For nearly 20 years, Alaskan politicians have lobbied the federal government to construct a roughly 20-mile gravel road connecting the tiny village of King Cove to the larger town of Cold Bay, so its 750 year-round residents could have access to an all-weather airport in case of medical emergencies. Like many remote communities, King Cove has no road out, relying on air and marine transport.

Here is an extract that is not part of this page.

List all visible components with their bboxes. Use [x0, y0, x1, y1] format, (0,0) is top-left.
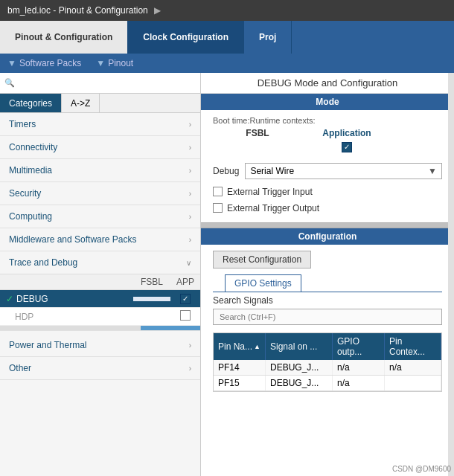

But the Interior Department has repeatedly rebuffed the efforts to construct a road, on the grounds that it would damage the refuge by fragmenting its habitat and introducing noise and air pollution into an area off-limits to vehicle traffic.
Della Trumble, finance manager for the King Cove Native Corporation, said she has spent 35 years prodding officials to construct the road.
“In my mind, it shouldn’t have gone on as long as it has,” Trumble said, adding that taxpayer-funded initiatives such as a state-of-the-art telemedicine center have not solved the town’s problems. “That has helped, but we’re still in the position where if you have a medical emergency, we’re limited in what we’re doing here until we can transport them to Anchorage.”
King Cove had proposed exchanging 13,000 acres of its land and an additional 43,000 acres of state land in exchange for 206 acres from the refuge and 1,600 acres from the Alaska Maritime National Wildlife Refuge on Sitkinak Island.
Ninety-five percent of the refuge was designated wilderness in 1980. It boasts a three-mile wide isthmus with lagoons on either side, and is home to the endangered sea duck Steller’s eiders as well as tundra swans, brown bears, foxes and other wildlife. Nearly every Pacific black brant in the world goes through there.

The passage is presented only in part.